Five highly respected clinicians from all parts of the world will come together on February 17-20 at Barnstaple South in Ocala, Florida to bring a week of education to the 2020 USEA Educational Symposium. The symposium is only one month away, and it’s time to get to know the five stars who will share valuable information for the upcoming year.

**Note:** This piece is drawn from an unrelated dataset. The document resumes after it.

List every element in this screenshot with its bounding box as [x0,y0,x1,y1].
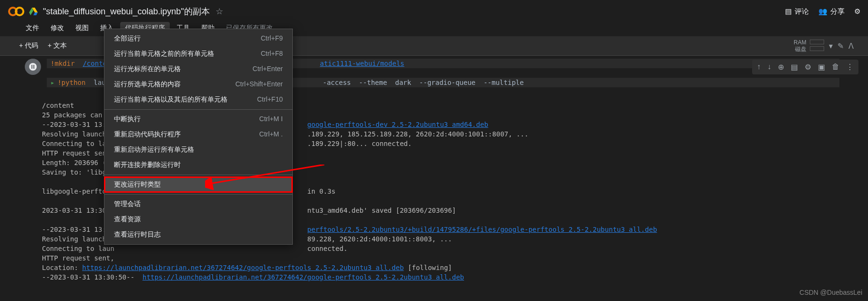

Top German rider Andreas Dibowski will be the featured clinician for the USEA Instructors’ Certification Program (ICP) and USEA Young Event Horse (YEH) Symposia. Marilyn Payne and Maren Engelhardt will also be assisting Dibowski in the YEH portion on February 19. For the USEA Future Event Horse (FEH) portion on February 20, Susan Graham White and Robin Walker will be the featured clinicians.
About Andreas Dibowski
Andreas ‘Dibo’ Dibowski was a member of the German gold medal-winning team at the 2008 Olympic Games with his horse Butts Leon. He’s won Luhmuhlen twice (2011 and 2016) and Pau in 2010. In 2009, he placed second in the 6-year-old division at the Young Horse World Championships Le Lion d’Angers with the well-known eventing stallion Mighty Magic. The following year, he won the 7-year-old division with Mighty Magic at the Young Horse World Championships Le Lion d’Angers. He’s successfully completed almost every five-star event in the world and has helped secure numerous team medals for German eventing. Dibowski is based out of his training facility in Dohle, Germany. He is married to German rider, Susanna Dibowski and they have three children together, Alina, Marvin-Luca, and Kevin.
About Maren Engelhardt
Dr. Maren Engelhardt is the fourth generation of a horse breeding and competing family and divides her professional life as a neuroanatomist and geneticist between Germany and the United States. Engelhardt grew up in Germany in an environment of young horse training and showing and has taken horses through the lower levels to the Bundeschampionat and up through the three-star level of eventing. She has earned the German FN’s Silver Medal as a competition rider and instructor. Her career with horses has put her in the saddle of almost every horse breed imaginable and combined with her skills as a scientist, this has added a new perspective to her goal of better understanding what should drive the breeding of modern-day eventing horses. She also helped create www.trakehners-international.com and writes for international magazines including Horse International, The American Trakehner, Warmblood Magazine, and others.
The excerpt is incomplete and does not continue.